(Stored records)
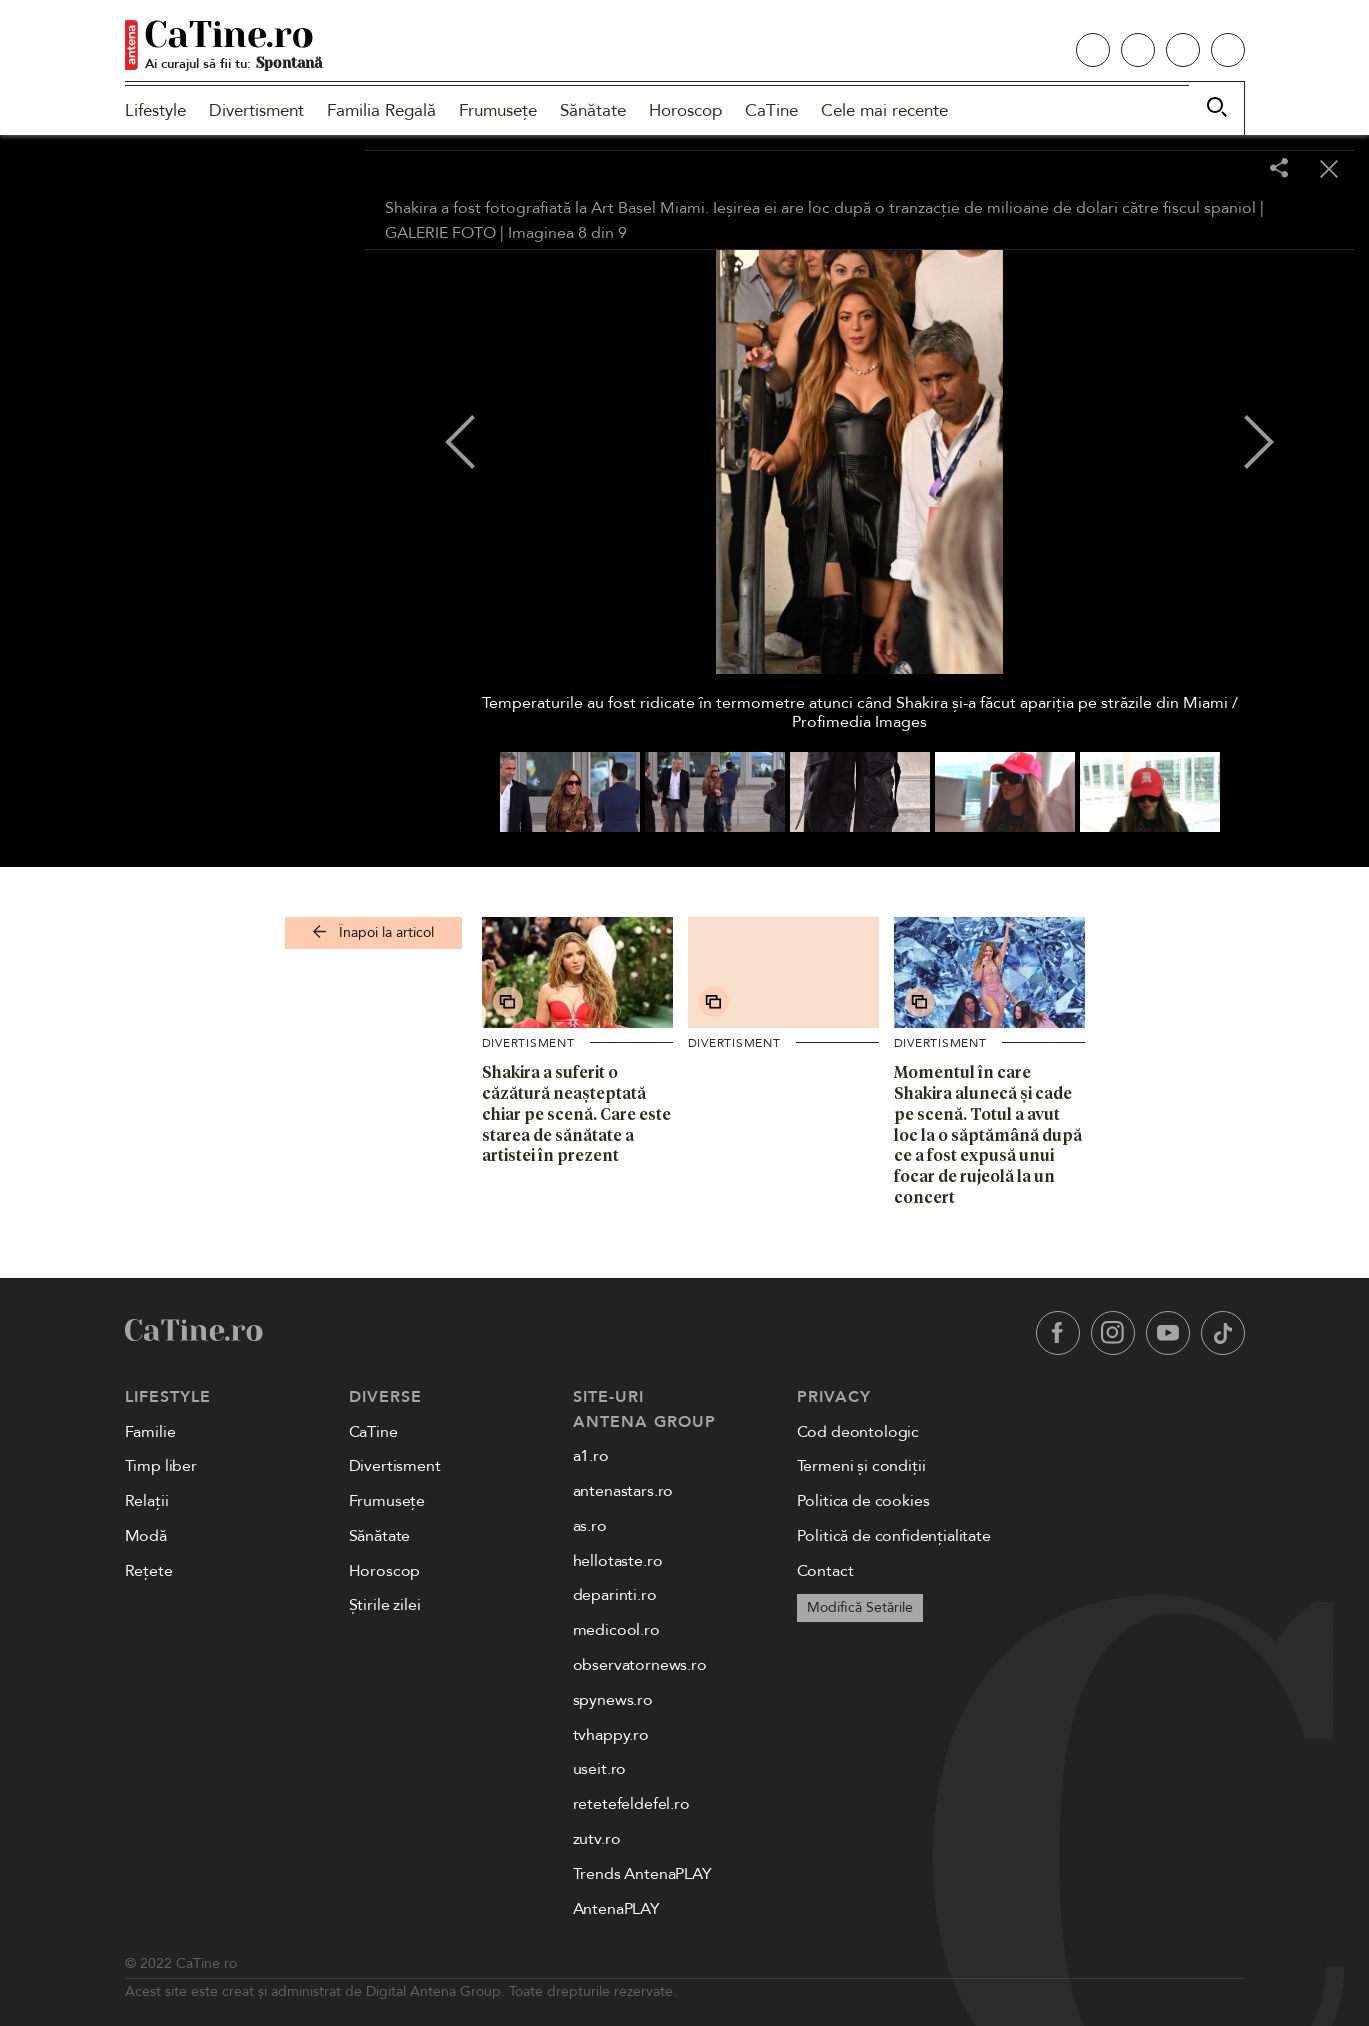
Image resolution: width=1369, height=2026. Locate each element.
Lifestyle (155, 110)
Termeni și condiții (861, 1466)
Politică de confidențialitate (894, 1536)
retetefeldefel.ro (631, 1804)
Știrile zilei (385, 1605)
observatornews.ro (640, 1665)
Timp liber (161, 1466)
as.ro (590, 1526)
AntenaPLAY (616, 1909)
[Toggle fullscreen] (1229, 170)
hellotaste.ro (618, 1561)
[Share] (1279, 169)
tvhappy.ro (611, 1735)
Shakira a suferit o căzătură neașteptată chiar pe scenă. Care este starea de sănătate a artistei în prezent (576, 1113)
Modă (146, 1536)
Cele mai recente (884, 110)
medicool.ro (616, 1630)
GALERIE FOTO (440, 233)
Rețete (149, 1571)
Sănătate (593, 110)
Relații (147, 1501)
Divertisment (256, 110)
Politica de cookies (863, 1501)
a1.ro (591, 1456)
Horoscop (685, 110)
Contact (825, 1571)
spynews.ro (613, 1700)
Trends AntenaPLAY (642, 1874)
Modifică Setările (860, 1607)
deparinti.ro (615, 1595)
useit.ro (600, 1769)
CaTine (771, 110)
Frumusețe (498, 110)
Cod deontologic (858, 1432)
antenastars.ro (623, 1491)
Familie (150, 1432)
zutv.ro (597, 1839)
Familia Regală (381, 110)
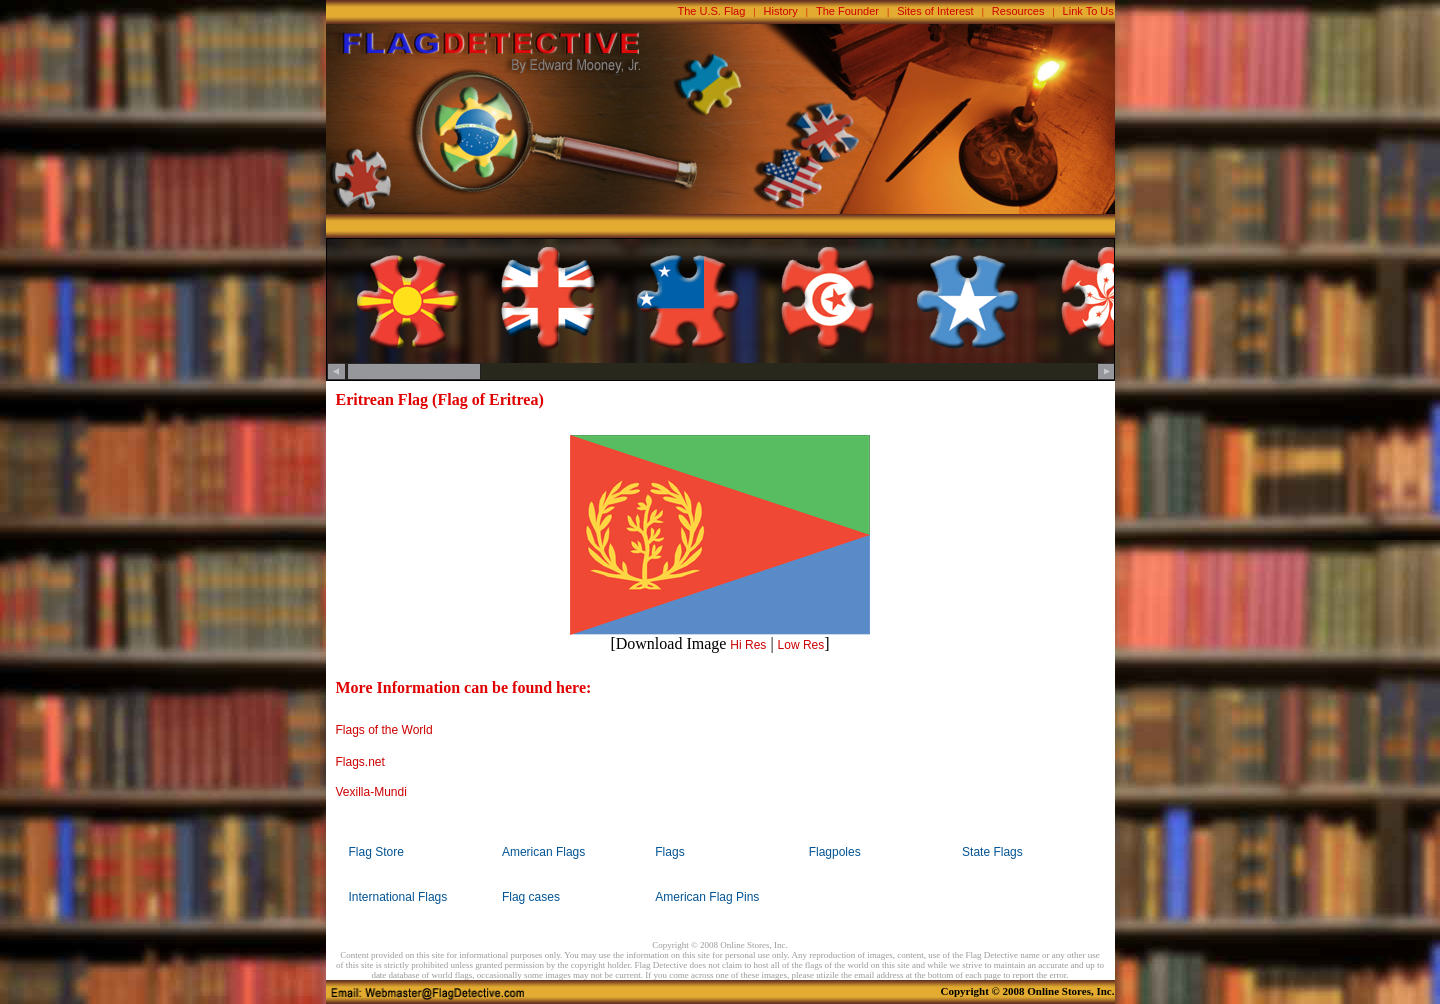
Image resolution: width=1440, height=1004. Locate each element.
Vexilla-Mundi (371, 792)
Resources (1018, 11)
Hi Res (748, 645)
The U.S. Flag (712, 11)
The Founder (847, 11)
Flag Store (376, 852)
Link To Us (1088, 11)
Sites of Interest (935, 11)
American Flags (543, 852)
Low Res (801, 645)
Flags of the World (384, 730)
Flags (669, 852)
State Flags (992, 852)
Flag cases (531, 897)
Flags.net (360, 762)
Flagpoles (835, 852)
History (781, 11)
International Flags (398, 897)
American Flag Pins (707, 897)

▶ [WORK ITEM]: Beginning with the line where "as.ro (590, 1526)" appears, restate word for word every line down to the last one in the data, but keep the pictures out.

▶ [YOUR SOLUTION]:
as.ro (590, 1526)
AntenaPLAY (616, 1909)
[Toggle fullscreen] (1229, 170)
hellotaste.ro (618, 1561)
[Share] (1279, 169)
tvhappy.ro (611, 1735)
Shakira a suferit o căzătură neașteptată chiar pe scenă. Care este starea de sănătate a artistei în prezent (576, 1113)
Modă (146, 1536)
Cele mai recente (884, 110)
medicool.ro (616, 1630)
GALERIE FOTO (440, 233)
Rețete (149, 1571)
Sănătate (593, 110)
Relații (147, 1501)
Divertisment (256, 110)
Politica de cookies (863, 1501)
a1.ro (591, 1456)
Horoscop (685, 110)
Contact (825, 1571)
spynews.ro (613, 1700)
Trends AntenaPLAY (642, 1874)
Modifică Setările (860, 1607)
deparinti.ro (615, 1595)
useit.ro (600, 1769)
CaTine (771, 110)
Frumusețe (498, 110)
Cod deontologic (858, 1432)
antenastars.ro (623, 1491)
Familie (150, 1432)
zutv.ro (597, 1839)
Familia Regală (381, 110)
Image resolution: width=1440, height=1004. Locate each element.
Vexilla-Mundi (371, 792)
Resources (1018, 11)
Hi Res (748, 645)
The U.S. Flag (712, 11)
The Founder (847, 11)
Flag Store (376, 852)
Link To Us (1088, 11)
Sites of Interest (935, 11)
American Flags (543, 852)
Low Res (801, 645)
Flags of the World (384, 730)
Flags (669, 852)
State Flags (992, 852)
Flag cases (531, 897)
Flags.net (360, 762)
Flagpoles (835, 852)
History (781, 11)
International Flags (398, 897)
American Flag Pins (707, 897)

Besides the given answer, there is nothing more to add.